In the records below, some lines contain the word "didn". Copy each of them.
- - - - - - -
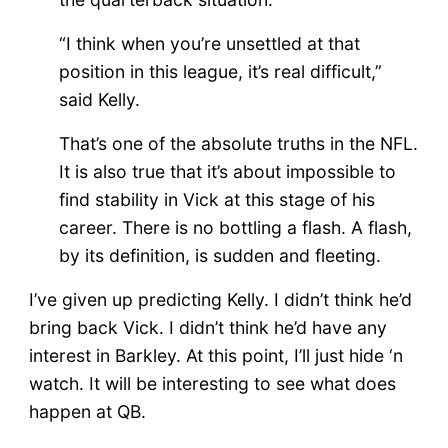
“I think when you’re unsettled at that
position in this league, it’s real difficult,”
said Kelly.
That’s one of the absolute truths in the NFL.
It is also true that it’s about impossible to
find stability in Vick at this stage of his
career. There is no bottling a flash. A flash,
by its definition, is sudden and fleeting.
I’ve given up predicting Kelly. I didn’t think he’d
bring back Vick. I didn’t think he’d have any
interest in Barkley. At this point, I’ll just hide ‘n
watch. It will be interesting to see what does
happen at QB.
- - - - - - -
SOLUTION FOR THIS TASK
I’ve given up predicting Kelly. I didn’t think he’d
bring back Vick. I didn’t think he’d have any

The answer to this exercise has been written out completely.